[Opening Information section]

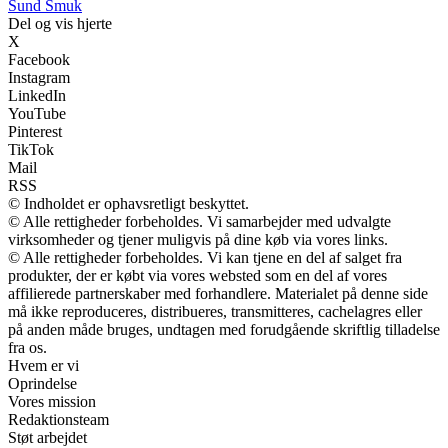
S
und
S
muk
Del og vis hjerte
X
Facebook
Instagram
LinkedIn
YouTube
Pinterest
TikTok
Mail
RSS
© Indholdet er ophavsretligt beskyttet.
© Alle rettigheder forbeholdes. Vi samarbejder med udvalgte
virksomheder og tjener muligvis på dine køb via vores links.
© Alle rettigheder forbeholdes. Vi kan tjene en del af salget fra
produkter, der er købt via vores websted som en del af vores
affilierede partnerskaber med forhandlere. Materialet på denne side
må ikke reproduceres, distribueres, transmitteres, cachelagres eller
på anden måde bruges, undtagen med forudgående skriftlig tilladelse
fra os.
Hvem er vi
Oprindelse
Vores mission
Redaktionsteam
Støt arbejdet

[Closing Information section]
[Opening Information section]

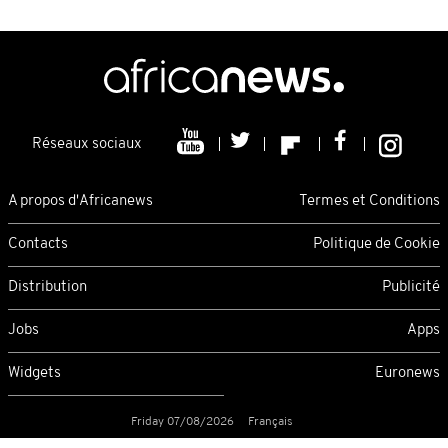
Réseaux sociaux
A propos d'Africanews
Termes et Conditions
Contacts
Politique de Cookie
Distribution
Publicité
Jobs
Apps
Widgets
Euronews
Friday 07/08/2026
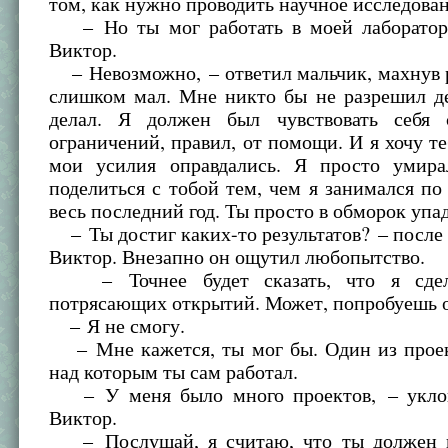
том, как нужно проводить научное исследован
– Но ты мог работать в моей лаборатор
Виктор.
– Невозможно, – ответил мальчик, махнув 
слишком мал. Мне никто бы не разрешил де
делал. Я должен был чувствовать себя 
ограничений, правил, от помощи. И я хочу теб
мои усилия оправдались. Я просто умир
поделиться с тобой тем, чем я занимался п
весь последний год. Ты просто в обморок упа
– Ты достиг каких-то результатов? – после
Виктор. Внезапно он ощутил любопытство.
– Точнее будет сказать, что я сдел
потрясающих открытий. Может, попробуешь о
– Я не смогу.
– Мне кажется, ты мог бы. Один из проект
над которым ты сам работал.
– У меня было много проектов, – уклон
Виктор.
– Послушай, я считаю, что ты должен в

[Closing Information section]
[Opening Information section]

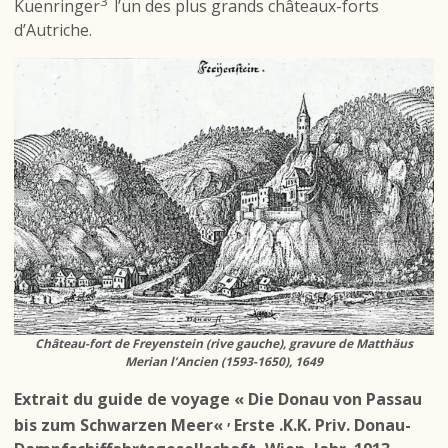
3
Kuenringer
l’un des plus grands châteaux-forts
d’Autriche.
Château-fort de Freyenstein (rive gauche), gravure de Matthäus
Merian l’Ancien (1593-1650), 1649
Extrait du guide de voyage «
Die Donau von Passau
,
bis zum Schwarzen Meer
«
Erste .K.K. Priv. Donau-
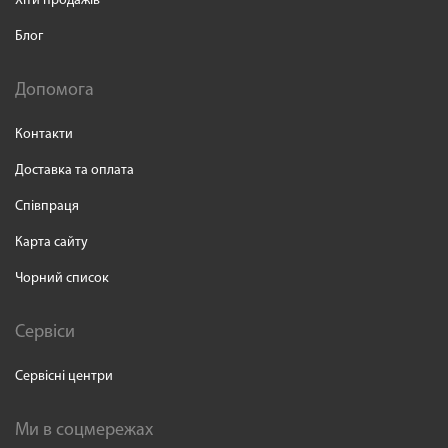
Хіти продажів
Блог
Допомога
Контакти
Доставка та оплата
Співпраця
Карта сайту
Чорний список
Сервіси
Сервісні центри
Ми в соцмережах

[Closing Information section]

#### [Your instructions]
Could you return exactly the lines above from the line with "af salget fra" to the line with "Støt arbejdet", both included, and nothing else?

#### [Task response]
© Alle rettigheder forbeholdes. Vi kan tjene en del af salget fra
produkter, der er købt via vores websted som en del af vores
affilierede partnerskaber med forhandlere. Materialet på denne side
må ikke reproduceres, distribueres, transmitteres, cachelagres eller
på anden måde bruges, undtagen med forudgående skriftlig tilladelse
fra os.
Hvem er vi
Oprindelse
Vores mission
Redaktionsteam
Støt arbejdet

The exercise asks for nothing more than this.